● WHAT IS REQUIRED:
Check the records below line by line, and report how many lines include the string "risks". No other words are needed.

● Dataset excerpts:
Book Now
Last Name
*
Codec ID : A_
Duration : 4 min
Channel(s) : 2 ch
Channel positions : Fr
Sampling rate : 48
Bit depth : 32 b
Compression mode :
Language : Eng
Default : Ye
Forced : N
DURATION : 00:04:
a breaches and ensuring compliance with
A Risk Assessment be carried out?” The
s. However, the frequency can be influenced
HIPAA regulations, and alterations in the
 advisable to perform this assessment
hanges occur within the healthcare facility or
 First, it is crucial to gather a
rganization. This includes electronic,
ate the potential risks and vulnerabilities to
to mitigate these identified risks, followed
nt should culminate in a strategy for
==
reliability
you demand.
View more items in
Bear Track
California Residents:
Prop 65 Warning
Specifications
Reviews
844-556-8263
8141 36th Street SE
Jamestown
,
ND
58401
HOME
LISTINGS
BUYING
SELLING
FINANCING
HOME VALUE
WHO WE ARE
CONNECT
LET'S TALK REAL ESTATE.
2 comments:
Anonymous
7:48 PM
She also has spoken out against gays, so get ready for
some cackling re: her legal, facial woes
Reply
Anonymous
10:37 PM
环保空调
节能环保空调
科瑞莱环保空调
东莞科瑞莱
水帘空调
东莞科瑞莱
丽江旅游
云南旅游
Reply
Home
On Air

● SOLVED EXERCISE:
2